CPU times: user 15min 5s, sys: 24.7 s, total: 15min 29s
Wall time: 8min 35s


### 9. Test Again and Report Accuracy

In [17]:
model_1.eval()
all_preds = []
all_labels = []

with torch.no_grad():
    for inputs, labels in test_loader:
        inputs, labels = inputs.to(device), labels.to(device)
        outputs = model_1(inputs)
        _, preds = torch.max(outputs, 1)
        all_preds.extend(preds.cpu().numpy())
        all_labels.extend(labels.cpu().numpy())

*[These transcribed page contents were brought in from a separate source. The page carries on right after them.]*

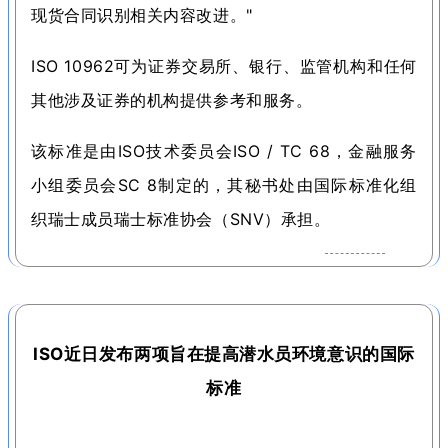
现货合同识别相关内容改进。
"
ISO 10962可为证券交易所、银行、监管机构和任何
其他涉及证券的机构提供参考和服务。
该标准是由ISO技术委员会ISO / TC 68，金融服务
小组委员会SC 8制定的，其秘书处由国际标准化组
织瑞士成员瑞士标准协会（SNV）承担。
ISO近日发布两项旨在提高潜水员环境意识的国际
标准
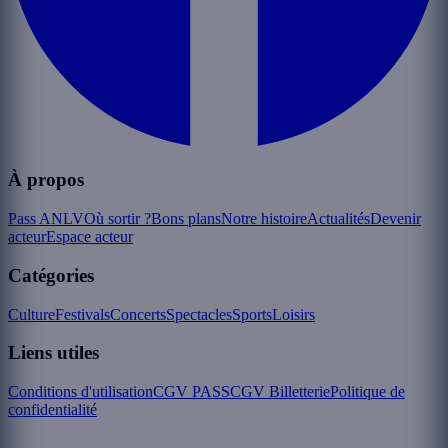
À propos
Pass ANLV
Où sortir ?
Bons plans
Notre histoire
Actualités
Devenir
acteur
Espace acteur
Catégories
Culture
Festivals
Concerts
Spectacles
Sports
Loisirs
Liens utiles
Conditions d'utilisation
CGV PASS
CGV Billetterie
Politique de
confidentialité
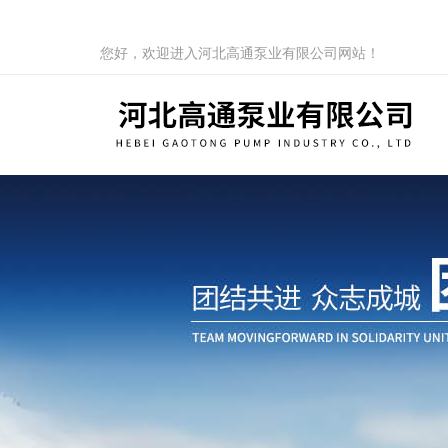
您好，欢迎进入河北高通泵业有限公司网站！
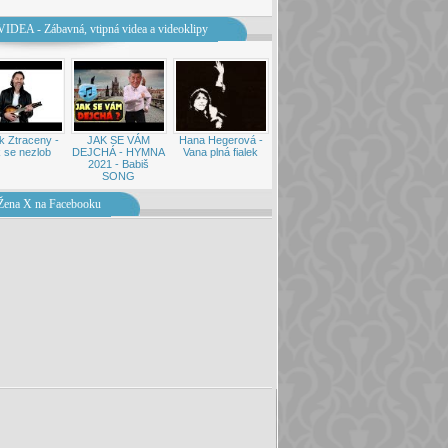
VIDEA - Zábavná, vtipná videa a videoklipy
k Ztraceny -
JAK SE VÁM
Hana Hegerová -
 se nezlob
DEJCHÁ - HYMNA
Vana plná fialek
2021 - Babiš
SONG
Žena X na Facebooku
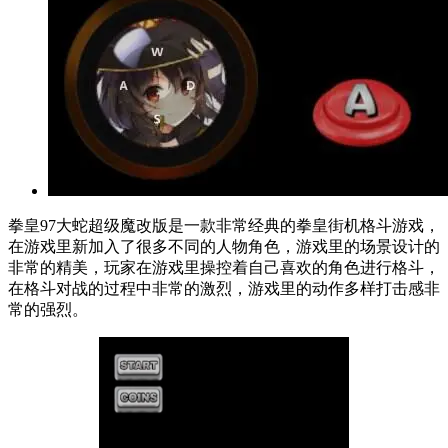
拳皇97大蛇超级魔改版是一款非常经典的拳皇街机格斗游戏，
在游戏里新加入了很多不同的人物角色，游戏里的场景设计的
非常的精美，玩家在游戏里操控着自己喜欢的角色进行格斗，
在格斗对战的过程中非常的激烈，游戏里的动作多样打击感非
常的强烈。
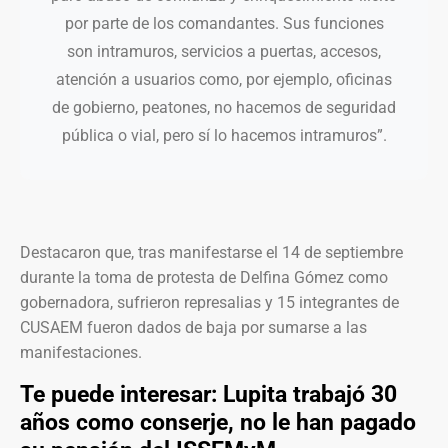
por parte de los comandantes. Sus funciones
son intramuros, servicios a puertas, accesos,
atención a usuarios como, por ejemplo, oficinas
de gobierno, peatones, no hacemos de seguridad
pública o vial, pero sí lo hacemos intramuros”.
Destacaron que, tras manifestarse el 14 de septiembre
durante la toma de protesta de Delfina Gómez como
gobernadora, sufrieron represalias y 15 integrantes de
CUSAEM fueron dados de baja por sumarse a las
manifestaciones.
Te puede interesar:
Lupita trabajó 30
años como conserje, no le han pagado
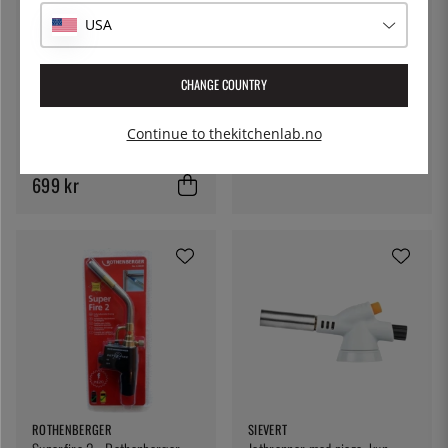
SIEVERT
USA
Handyjetbrenner med piezo,
bare håndtak - Sievert
875 kr
CHANGE COUNTRY
THE KITCHEN LAB
Continue to thekitchenlab.no
Bunsenbrenner med
skruekontroll
699 kr
ROTHENBERGER
SIEVERT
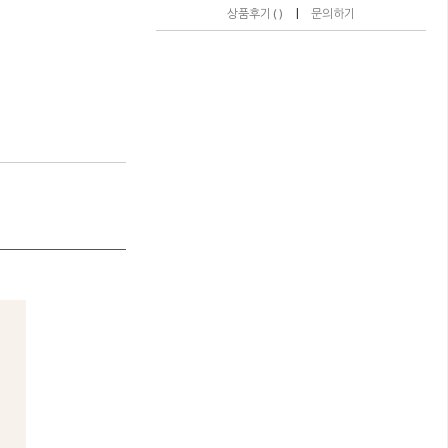
|
상품후기 ( )
문의하기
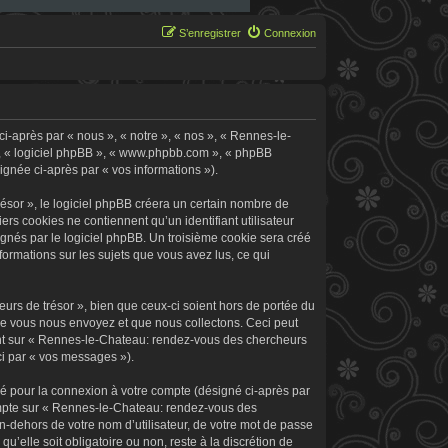
S’enregistrer
Connexion
i-après par « nous », « notre », « nos », « Rennes-le-
 », « logiciel phpBB », « www.phpbb.com », « phpBB
signée ci-après par « vos informations »).
sor », le logiciel phpBB créera un certain nombre de
ers cookies ne contiennent qu’un identifiant utilisateur
signés par le logiciel phpBB. Un troisième cookie sera créé
formations sur les sujets que vous avez lus, ce qui
rs de trésor », bien que ceux-ci soient hors de portée du
ue vous nous envoyez et que nous collectons. Ceci peut
rement sur « Rennes-le-Chateau: rendez-vous des chercheurs
ci par « vos messages »).
sé pour la connexion à votre compte (désigné ci-après par
 compte sur « Rennes-le-Chateau: rendez-vous des
n-dehors de votre nom d’utilisateur, de votre mot de passe
’elle soit obligatoire ou non, reste à la discrétion de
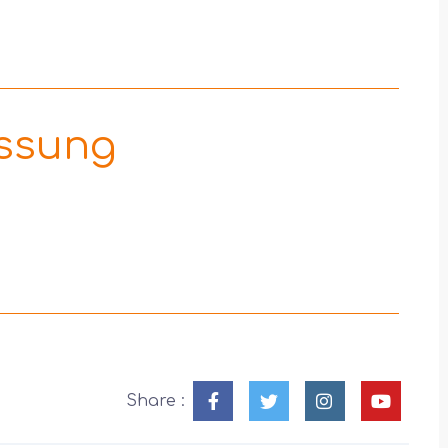
ssung
Share :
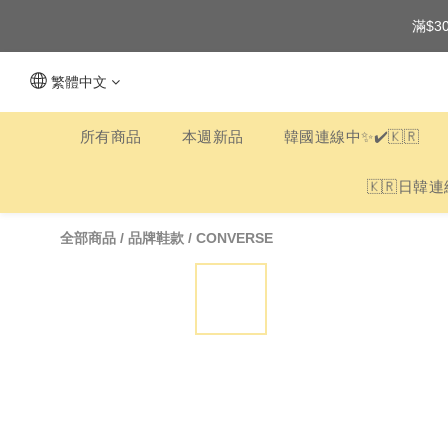
滿$3
繁體中文
所有商品
本週新品
韓國連線中✨✔️🇰🇷
🇰🇷日韓連
全部商品
/
品牌鞋款
/
CONVERSE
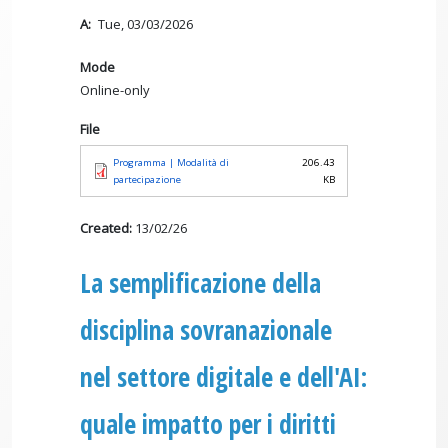
A
Tue, 03/03/2026
Mode
Online-only
File
Programma | Modalità di
206.43
partecipazione
KB
Created:
13/02/26
La semplificazione della
disciplina sovranazionale
nel settore digitale e dell'AI:
quale impatto per i diritti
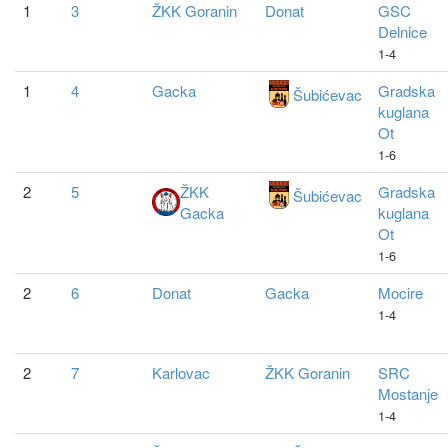
1
3
ŽKK Goranin
Donat
GSC
Delnice
1-4
1
4
Gacka
Gradska
Šubićevac
kuglana
Ot
1-6
2
5
ŽKK
Gradska
Šubićevac
Gacka
kuglana
Ot
1-6
2
6
Donat
Gacka
Mocire
1-4
2
7
Karlovac
ŽKK Goranin
SRC
Mostanje
1-4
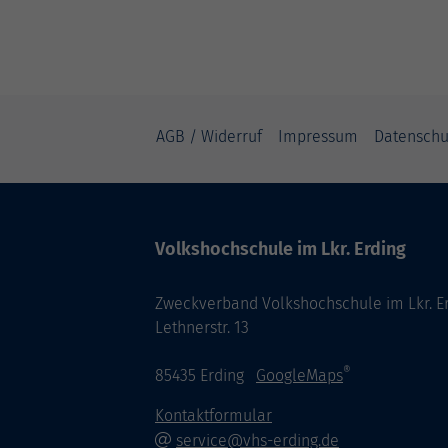
AGB / Widerruf
Impressum
Datenschu
Volkshochschule im Lkr. Erding
Zweckverband Volkshochschule im Lkr. E
Lethnerstr. 13
®
85435 Erding
GoogleMaps
Kontaktformular
service@vhs-erding.de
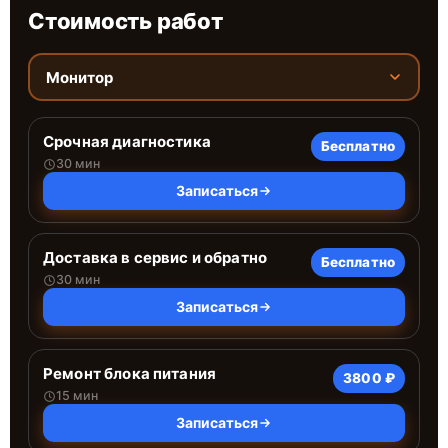
Стоимость работ
Монитор
Срочная диагностика
Бесплатно
30 мин
Записаться
Доставка в сервис и обратно
Бесплатно
30 мин
Записаться
Ремонт блока питания
3800 ₽
15 мин
Записаться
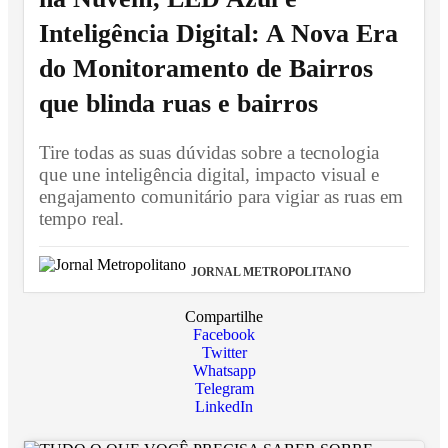
Inteligência Digital: A Nova Era
do Monitoramento de Bairros
que blinda ruas e bairros
Tire todas as suas dúvidas sobre a tecnologia
que une inteligência digital, impacto visual e
engajamento comunitário para vigiar as ruas em
tempo real.
JORNAL METROPOLITANO
Compartilhe
Facebook
Twitter
Whatsapp
Telegram
LinkedIn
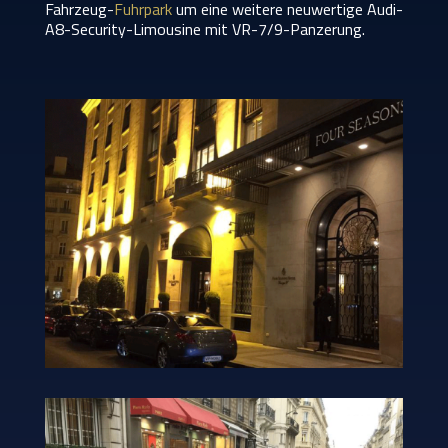
Fahrzeug-
Fuhrpark
um eine weitere neuwertige Audi-
A8-Security-Limousine mit VR-7/9-Panzerung.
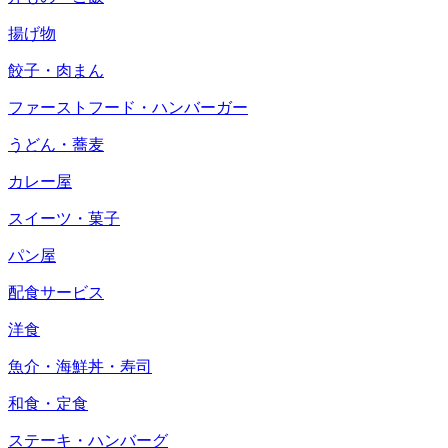
揚げ物
餃子・肉まん
ファーストフード・ハンバーガー
うどん・蕎麦
カレー屋
スイーツ・菓子
パン屋
配食サービス
洋食
魚介・海鮮丼・寿司
和食・定食
ステーキ・ハンバーグ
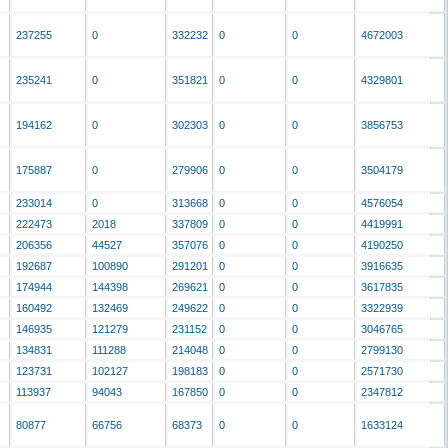
237255
0
332232
0
0
4672003
235241
0
351821
0
0
4329801
194162
0
302303
0
0
3856753
175887
0
279906
0
0
3504179
233014
0
313668
0
0
4576054
222473
2018
337809
0
0
4419991
206356
44527
357076
0
0
4190250
192687
100890
291201
0
0
3916635
174944
144398
269621
0
0
3617835
160492
132469
249622
0
0
3322939
146935
121279
231152
0
0
3046765
134831
111288
214048
0
0
2799130
123731
102127
198183
0
0
2571730
113937
94043
167850
0
0
2347812
80877
66756
68373
0
0
1633124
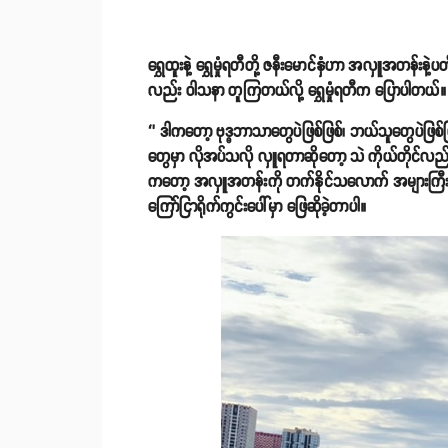
ရွှေထူးနဲ့ ရွှေမှုံရတီတို့ ဇနီးမောင်နှံဟာ အလှူအတ
လည်း ဝါသနာ တူကြတယ်လို့ ရွှေမှုံရတီက ပြောပါတယ်။
‘’ ဒါကတော့ ဗုဒ္ဓဘာသာတွေပဲဖြစ်ဖြစ်၊ ဘယ်သူတွေပဲဖ
တွေမှာ လိုအပ်သလို လှူရတာဆိုတော့ သဲ ကိုယ်တိုင်လ
ကတော့ အလှူအတန်းကို တက်နိုင်သလောက် အများကြီးလုပ်ဖ
ကြော်ငြာရိုက်ကွင်းပေါ်မှာ ဖြေဆိုခဲ့တာပါ။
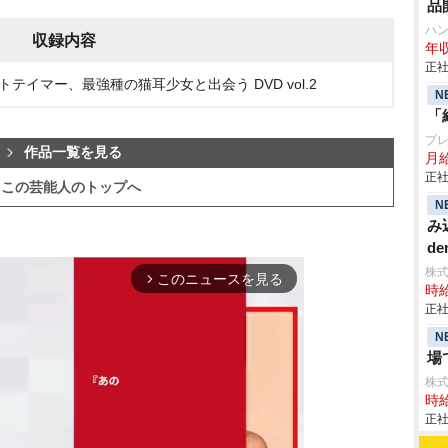
品
ハ
収録内容
年収
正社
テイマー、最強種の猫耳少女と出会う DVD vol.2
N
「
プ
作品一覧を見る
月
正社
この芸能人のトップへ
N
み
de
株
このニュースを見る
arrow_forward_ios
時給
正社
N
場
株
時給
正社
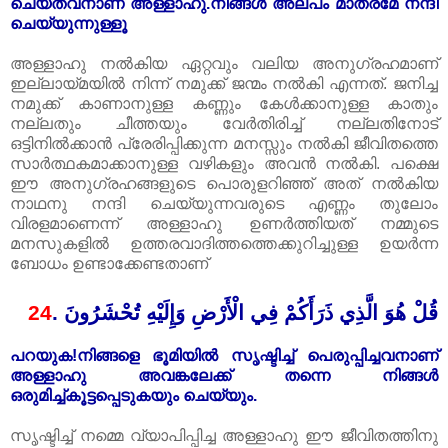
ചെയ്തവനാണ്‌ അള്ളാഹു.നിങ്ങൾ അല്പം മാത്രമേ നന്ദി
ചെയ്യുന്നുള്ളൂ
അള്ളാ‍ഹു നൽകിയ ഏറ്റവും വലിയ അനുഗ്രഹമാണ്
ഇല്ലായ്മയിൽ നിന്ന് നമുക്ക് ജന്മം നൽകി എന്നത്. ജനിച്ച
നമുക്ക് കാണാനുള്ള കണ്ണും കേൾക്കാനുള്ള കാതും
നല്ലതും ചീത്തയും വേർതിരിച്ച് നല്ലതിനോട്
ഒട്ടിനിൽക്കാൻ പ്രേരിപ്പിക്കുന്ന മനസ്സും നൽകി ജീവിതത്തെ
സാർത്ഥകമാക്കാനുള്ള വഴികളും അവൻ നൽകി. പക്ഷെ
ഈ അനുഗ്രഹങ്ങളുടെ പൊരുളറിഞ്ഞ് അത് നൽകിയ
നാഥനു നന്ദി ചെയ്യുന്നവരുടെ എണ്ണം തുലോം
വിരളമാണെന്ന് അള്ളാഹു ഉണർത്തിയത് നമ്മുടെ
മനസുകളിൽ ഉത്തരവാദിത്തത്തെക്കുറിച്ചുള്ള ഉയർന്ന
ബോധം ഉണ്ടാക്കേണ്ടതാണ്
24
.
قُلْ هُوَ الَّذِي ذَرَأَكُمْ فِي الْأَرْضِ وَإِلَيْهِ تُحْشَرُونَ
പറയുക!നിങ്ങളെ ഭൂമിയിൽ സൃഷ്ടിച്ച് പെരുപ്പിച്ചവനാണ്‌
അള്ളാഹു അവങ്കലേക്ക് തന്നെ നിങ്ങൾ
ഒരുമിച്ച്കൂട്ടപ്പെടുകയും ചെയ്യും.
സൃ‌ഷ്ടിച്ച് നമ്മെ വ്യാപിപ്പിച്ച അള്ളാഹു ഈ ജീവിതത്തിനു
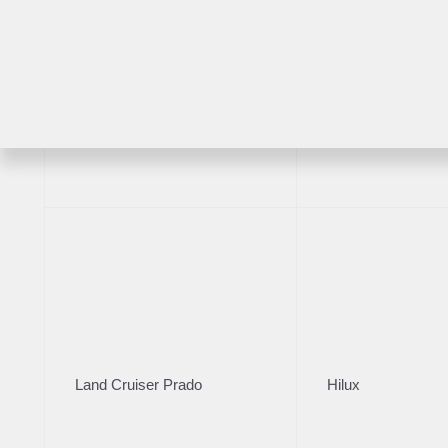
Комплектация
Год производст
Цвет кузова
2020
Белый
RAV4
Highlander
VIN
***6662
Комплектация
VIN
***6662
Цвет
Land Cruiser Prado
Hilux
Белый
Руль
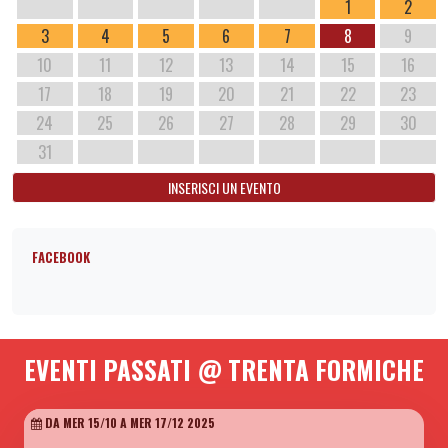
1
2
3
4
5
6
7
8
9
10
11
12
13
14
15
16
17
18
19
20
21
22
23
24
25
26
27
28
29
30
31
INSERISCI UN EVENTO
FACEBOOK
EVENTI PASSATI @ TRENTA FORMICHE
DA MER 15/10 A MER 17/12 2025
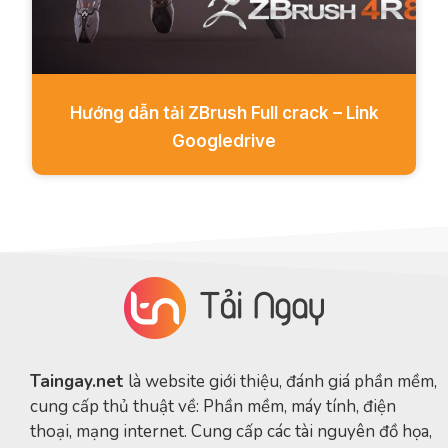
Hướng dẫn tải ZBrush Full crack – Link
Googledrive
Taingay.net
là website giới thiệu, đánh giá phần mềm,
cung cấp thủ thuật về: Phần mềm, máy tính, điện
thoại, mạng internet. Cung cấp các tài nguyên đồ họa,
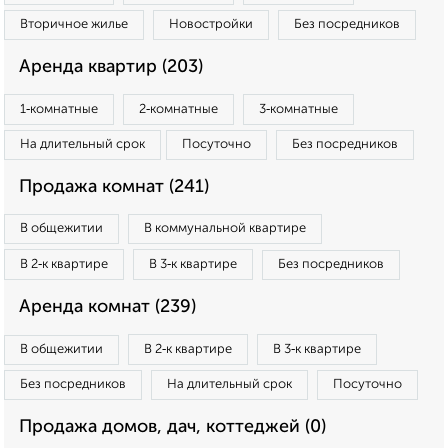
Вторичное жилье
Новостройки
Без посредников
Аренда квартир (203)
1‑комнатные
2‑комнатные
3‑комнатные
На длительный срок
Посуточно
Без посредников
Продажа комнат (241)
В общежитии
В коммунальной квартире
В 2‑к квартире
В 3‑к квартире
Без посредников
Аренда комнат (239)
В общежитии
В 2‑к квартире
В 3‑к квартире
Без посредников
На длительный срок
Посуточно
Продажа домов, дач, коттеджей (0)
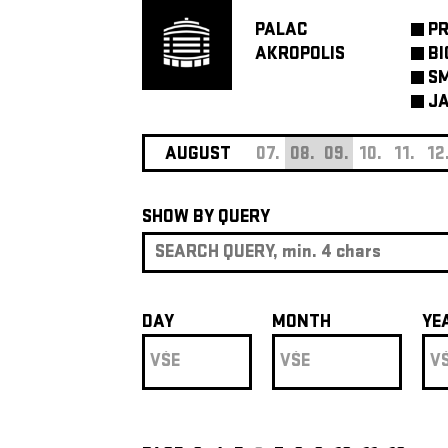
PALAC
P
AKROPOLIS
BI
SM
JA
AUGUST
07.
08.
09.
10.
11.
12
SHOW BY QUERY
DAY
MONTH
YE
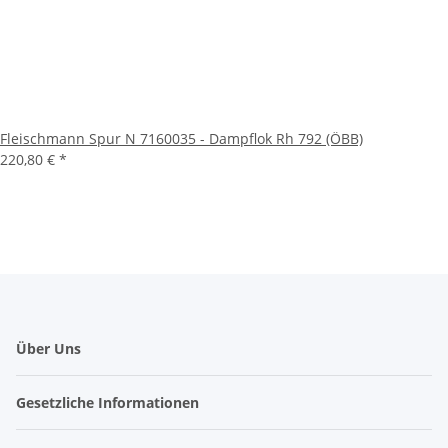
Fleischmann Spur N 7160035 - Dampflok Rh 792 (ÖBB)
220,80 €
*
Über Uns
Gesetzliche Informationen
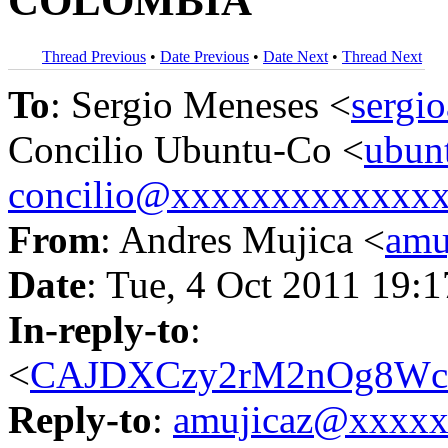
COLOMBIA
Thread Previous
•
Date Previous
•
Date Next
•
Thread Next
To
: Sergio Meneses <
sergi
Concilio Ubuntu-Co <
ubun
concilio@xxxxxxxxxxxxx
From
: Andres Mujica <
amu
Date
: Tue, 4 Oct 2011 19:
In-reply-to
:
<
CAJDXCzy2rM2nOg8WcX
Reply-to
:
amujicaz@xxxx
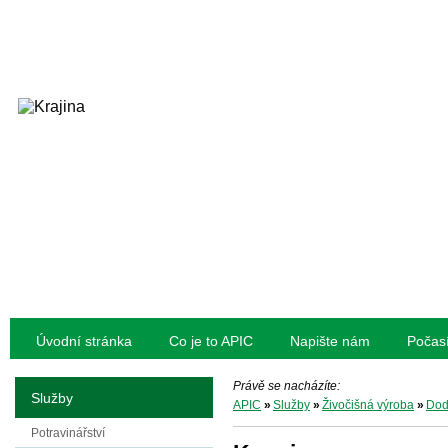
Úvodní stránka
Co je to APIC
Napište nám
Počas
Právě se nacházíte:
Služby
APIC
»
Služby
»
Živočišná výroba
»
Dod
Potravinářství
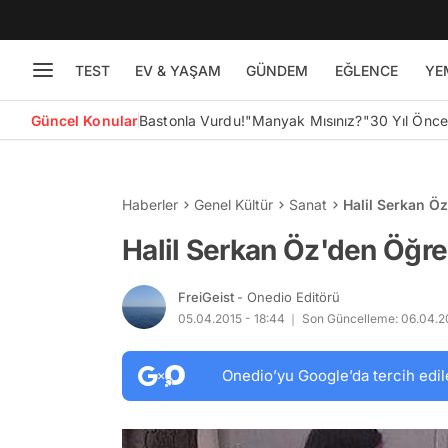
TEST
EV & YAŞAM
GÜNDEM
EĞLENCE
YE
Güncel Konular
Bastonla Vurdu!
"Manyak Mısınız?"
30 Yıl Önc
Haberler
Genel Kültür
Sanat
Halil Serkan Öz
Halil Serkan Öz'den Öğre
FreiGeist
- Onedio Editörü
05.04.2015 - 18:44
Son Güncelleme: 06.04.2
Onedio’yu Google’da tercih edil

accuracy_after_transfer_learning = np.mean(np.array(all_preds) == np.array(all_labels))
conf_matrix = confusion_matrix(all_labels, all_preds)
class_report = classification_report(all_labels, all_preds)

print(f"Accuracy: {accuracy_after_transfer_learning:.4f}")

Accuracy: 0.8313


### 10. Compare Accuracy Before and After Transfer Learning

In [31]:
print(f"Accuracy before Transfer Learning: {(accuracy_before_transfer_learning)*100:.0f}%")

print(f"Accuracy After  Transfer Learning: {(accuracy_after_transfer_learning)*100:.0f}%")


Accuracy before Transfer Learning: 51%
Accuracy After  Transfer Learning: 83%


In [33]:
improvement = (accuracy_before_transfer_learning/accuracy_after_transfer_learning)*100
print(f" The classification accuracy has been improved by {improvement:.0f}% thanks to pre-training using SimCLR while keeping the size of the labeled data unchanged.")

 The classification accuracy has been improved by 61% thanks to pre-training using SimCLR while keeping the size of the labeled data unchanged.